Nanoparticles Send Doxorubicin to Cancer Target

In mice, this targeted delivery results in 15-fold increase in drug efficacy with few side effects

THURSDAY, July 10 (HealthDay News) -- Using nanoparticles to deliver targeted doxorubicin to tumor vasculature in mice resulted in greatly improved drug efficacy with minimal side effects, according to research published online July 8 in the Proceedings of the National Academy of Sciences.

Eric A. Murphy, Ph.D., of the University of California San Diego in La Jolla, Calif., and colleagues describe their work using nanoparticles encapsulating doxorubicin that targeted integrin ανβ3, which is found in angiogenic endothelium in malignant tissue.
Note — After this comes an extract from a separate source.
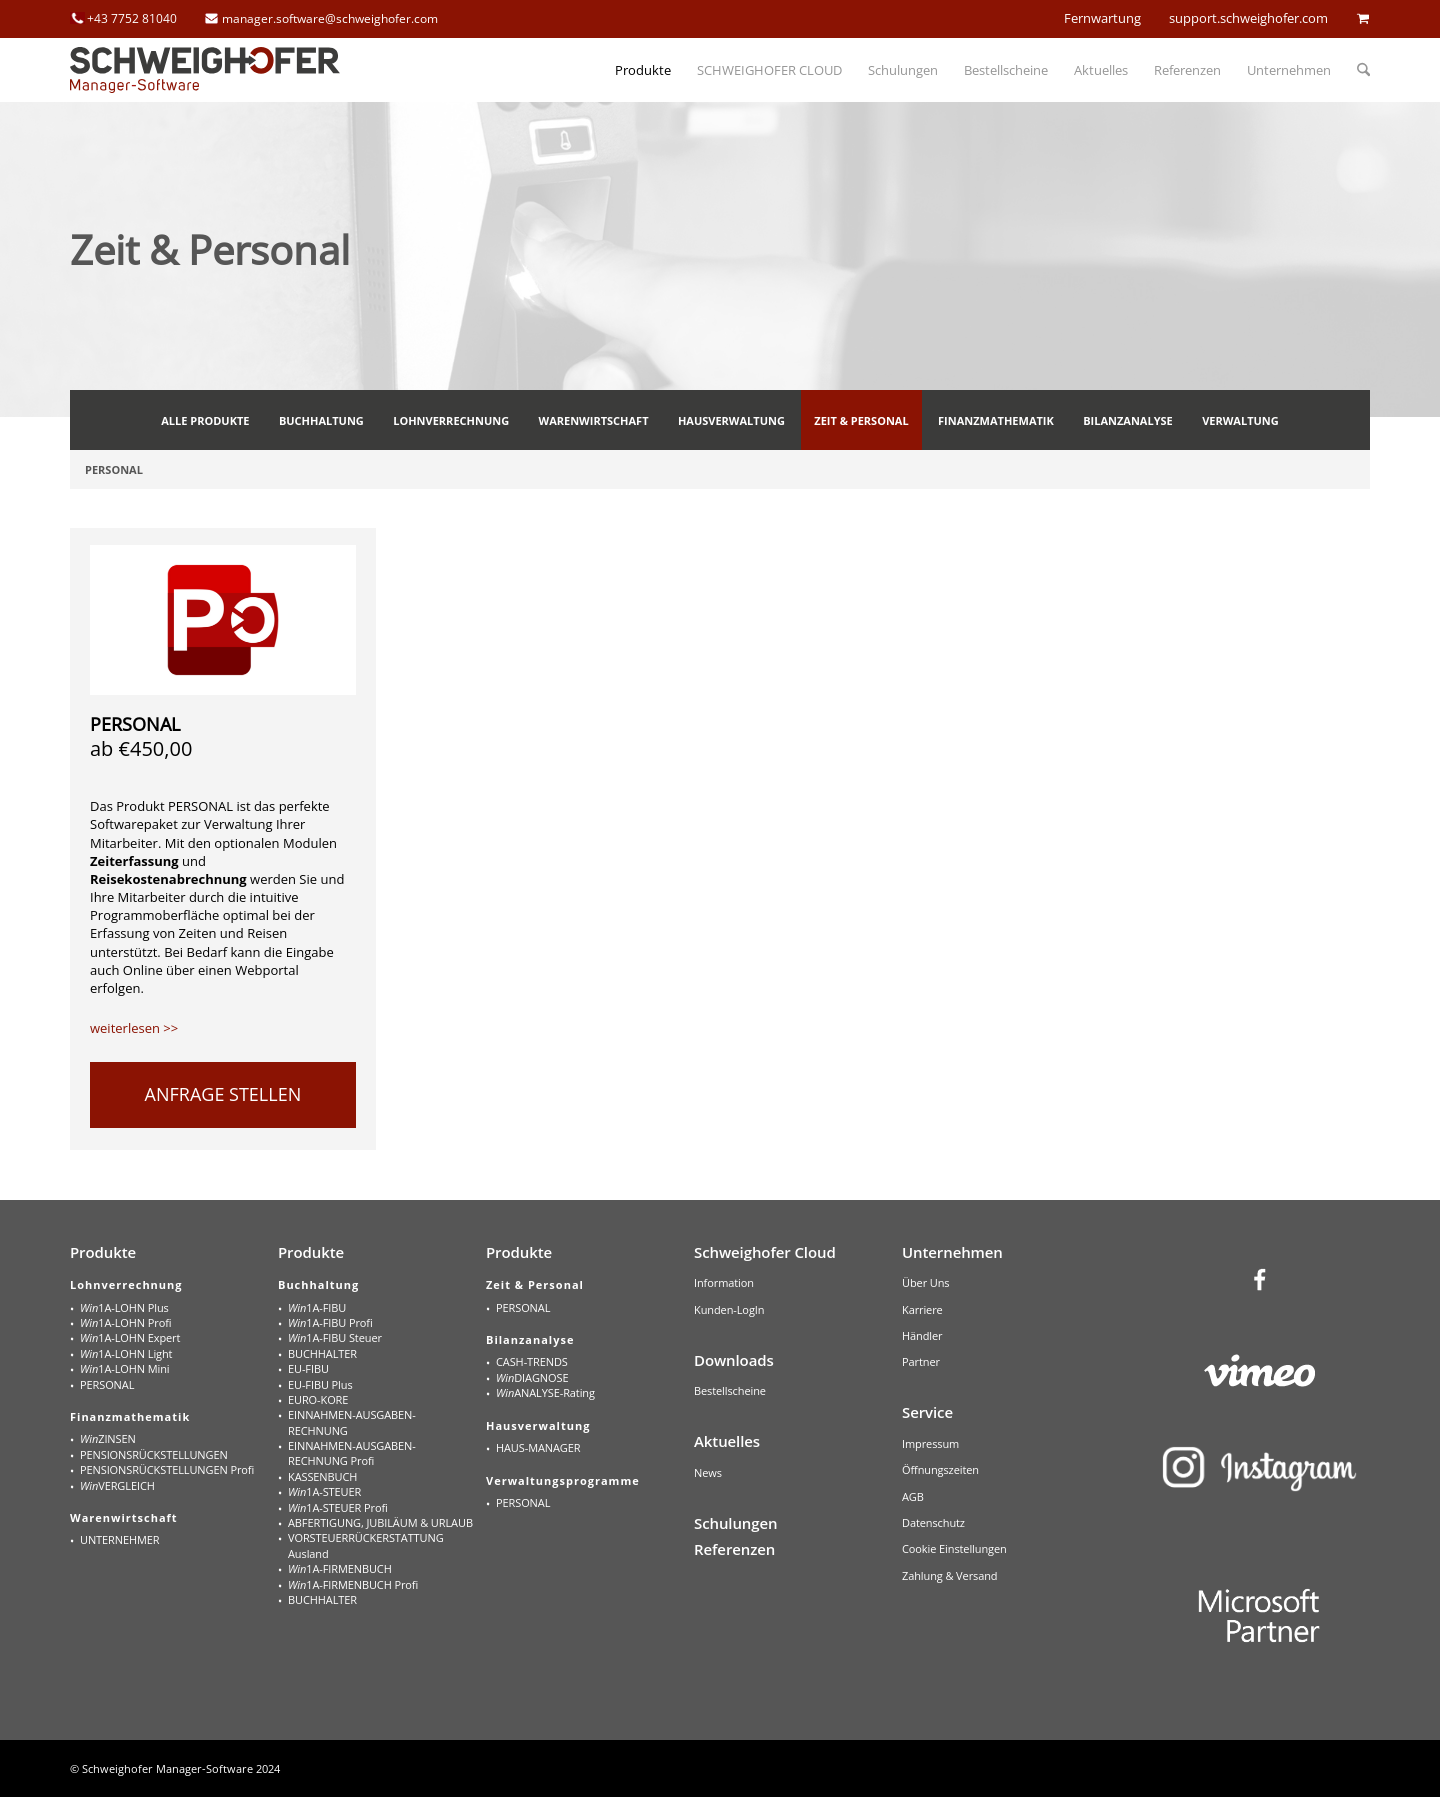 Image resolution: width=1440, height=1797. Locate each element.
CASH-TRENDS (532, 1361)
In mice implanted with pancreatic tumors, targeted nanoparticles with 1 mg/kg of the drug resulted in a 23 percent reduction in the primary tumor growth and an 82 percent reduction of metastasis to the hepatic hilar lymph node compared to control animals, the researchers report. Neither an untargeted nanoparticle with the drug or the same amount of free doxorubicin had a significant effect. To achieve the same anti-cancer effects of the targeted nanoparticles required 15 mg/kg of free doxorubicin, which caused severe weight loss in the animals.
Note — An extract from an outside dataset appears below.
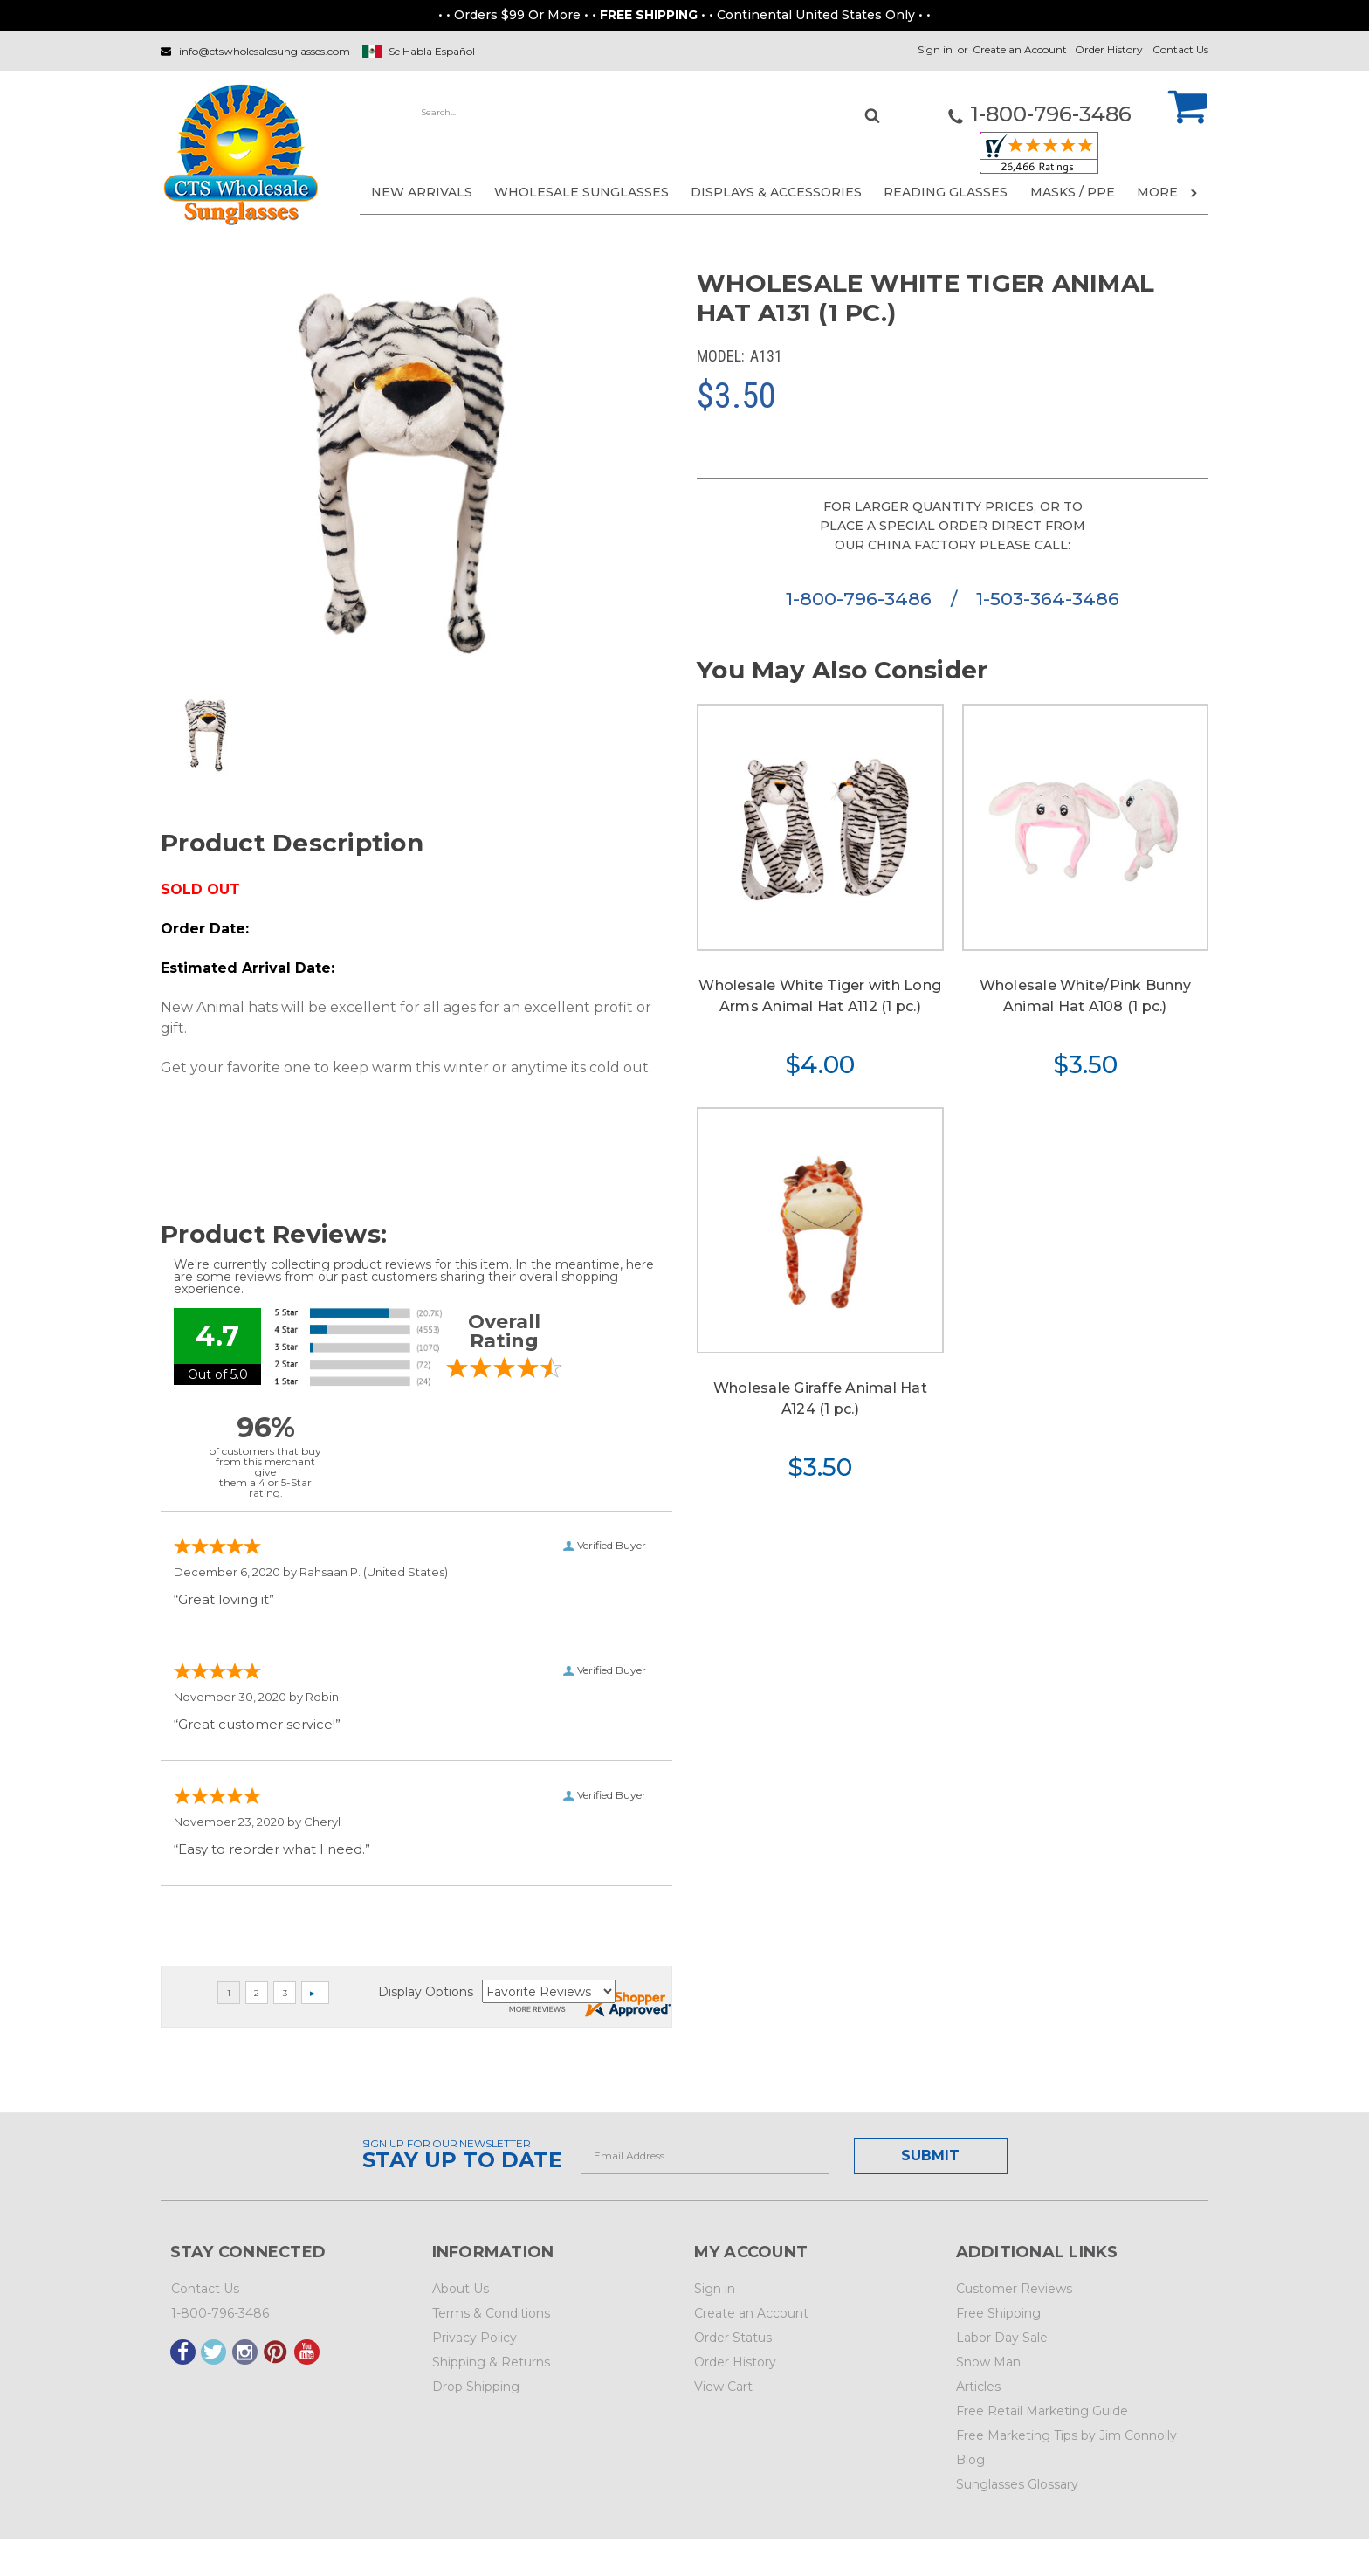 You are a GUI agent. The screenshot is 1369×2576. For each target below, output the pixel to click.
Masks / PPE (1072, 192)
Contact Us (1180, 49)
"Doxorubicin is dose-limited by cardiotoxicity, and lower doses greatly reduce the side effects of this chemotherapeutic agent," the authors write. "It will be interesting to use this approach with a number of the newer pharmacological agents designed to suppress tumor or vascular cell signal transduction. Although some of these agents are beginning to show promise in the clinic, targeted nanoparticle delivery would likely reduce the concentration needed for efficacy and minimize problems associated with pharmacokinetics and/or side effects."